Le FACA est le seul phyto-médicament que nous avons sur le marché. Mais il y a trois ou quatre ans, avec les chercheurs, nous avons fait sortir tous les résultats que nous avons dans les tiroirs sur les médicaments. Et pour chaque pathologie, nous avons compilé les résultats et nous sommes allés vers les spécialistes du ministère de la Santé pour leur dire ce que nous avons comme informations sur ces plantes médicinales par rapport à ces pathologies. Qu’est-ce qu’il nous reste à produire comme informations pour qu’on puisse voir ces médicaments sur le marché ? Ils nous ont fait des rapports et l’évaluation de ce que nous avons. Nous avons repris quelques travaux complémentaires sur ces plantes sur des pathologies jugées prioritaires. Nous avons abouti à des prototypes de phyto-médicaments. Nous avons deux ou trois anti-hypertenseurs qui sont prêts et qui devraient aller en essai clinique.
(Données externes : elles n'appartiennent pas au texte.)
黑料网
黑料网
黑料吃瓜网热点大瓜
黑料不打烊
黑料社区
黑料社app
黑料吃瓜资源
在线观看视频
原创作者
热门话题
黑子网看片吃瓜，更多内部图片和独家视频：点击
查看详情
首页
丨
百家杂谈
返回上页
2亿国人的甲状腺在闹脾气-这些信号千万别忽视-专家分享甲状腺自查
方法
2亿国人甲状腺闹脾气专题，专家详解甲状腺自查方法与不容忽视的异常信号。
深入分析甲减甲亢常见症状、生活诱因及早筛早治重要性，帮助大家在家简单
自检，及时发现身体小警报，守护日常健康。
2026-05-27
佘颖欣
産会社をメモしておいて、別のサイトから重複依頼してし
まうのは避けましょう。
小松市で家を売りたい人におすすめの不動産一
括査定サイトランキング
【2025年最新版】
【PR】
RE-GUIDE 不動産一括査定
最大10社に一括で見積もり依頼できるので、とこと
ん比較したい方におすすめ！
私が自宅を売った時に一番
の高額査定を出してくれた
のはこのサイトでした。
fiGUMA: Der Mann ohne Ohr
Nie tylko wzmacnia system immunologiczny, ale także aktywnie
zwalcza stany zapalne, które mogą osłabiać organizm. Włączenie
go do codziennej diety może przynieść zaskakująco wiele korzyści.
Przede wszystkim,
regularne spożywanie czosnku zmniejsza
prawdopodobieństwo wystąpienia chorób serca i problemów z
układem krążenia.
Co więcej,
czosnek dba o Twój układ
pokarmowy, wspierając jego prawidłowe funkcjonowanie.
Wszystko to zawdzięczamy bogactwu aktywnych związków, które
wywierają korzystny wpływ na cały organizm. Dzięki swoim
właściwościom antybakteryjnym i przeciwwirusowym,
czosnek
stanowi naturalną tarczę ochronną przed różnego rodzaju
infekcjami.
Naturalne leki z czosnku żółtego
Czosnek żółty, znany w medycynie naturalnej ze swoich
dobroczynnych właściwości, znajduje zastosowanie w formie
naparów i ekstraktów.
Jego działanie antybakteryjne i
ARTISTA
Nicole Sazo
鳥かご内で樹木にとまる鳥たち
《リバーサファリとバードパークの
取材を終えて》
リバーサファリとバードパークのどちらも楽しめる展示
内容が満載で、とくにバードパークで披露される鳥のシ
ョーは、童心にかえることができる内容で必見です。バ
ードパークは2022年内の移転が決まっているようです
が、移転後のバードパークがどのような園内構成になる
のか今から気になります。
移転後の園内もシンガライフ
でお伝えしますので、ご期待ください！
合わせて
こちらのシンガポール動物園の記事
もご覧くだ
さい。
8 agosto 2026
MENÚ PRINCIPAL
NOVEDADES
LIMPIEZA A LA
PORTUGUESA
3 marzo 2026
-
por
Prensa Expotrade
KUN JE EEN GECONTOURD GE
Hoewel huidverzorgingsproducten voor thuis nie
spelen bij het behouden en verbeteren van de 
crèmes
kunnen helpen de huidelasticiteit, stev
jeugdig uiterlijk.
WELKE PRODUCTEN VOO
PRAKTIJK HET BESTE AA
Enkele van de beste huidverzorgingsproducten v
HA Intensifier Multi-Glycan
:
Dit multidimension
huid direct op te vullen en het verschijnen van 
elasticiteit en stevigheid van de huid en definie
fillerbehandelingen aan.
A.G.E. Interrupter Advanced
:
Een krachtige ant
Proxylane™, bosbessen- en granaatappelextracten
Nous avons également un antiparasitaire vermicide qui est prêt et qui doit aller en essai clinique. Et un anti inflammatoire, un gel à base de Khaya sénégalensis qui est également prêt et qui doit aller en essai clinique.

Mais vous savez, la recherche sur le médicament à base de plante, ce n’est pas là où vous trouvez les financements. La difficulté, c’est là-bas. On n’a pas assez de ressources financières pour développer ces essais cliniques, parce que c’est très couteux. L’argent dont on dispose ne suffit pas à faire ce travail. C’est ce qui fait qu’à part le FACA, nous n’avons pas un autre médicament sur le marché. Comme nous sommes une structure publique de recherche en plus, on ne va pas jouer aux hors-la-loi, nous allons respecter tout le processus. Et quand les moyens vont se présenter, on ira vers les essais cliniques pour confirmer l’efficacité thérapeutique chez l’homme de ces différents produits.

Des propositions de financements sont faites pour la recherche. Quand les partenaires financiers viennent vers vous, c’est pour ce qui les intéresse. Le médicament à base de plante n’est pas une priorité pour eux. Les grands financiers de ces programmes de recherches, ce sont souvent les firmes pharmaceutiques. Je ne les vois pas aider une autre firme à développer son propre médicament. Nous nous devons travailler à avoir nos propres phyto-médicaments sur le marché. Si ça marche, ce sont ces phyto-médicaments qui vont retro-financer la recherche sur le médicament à base de plantes.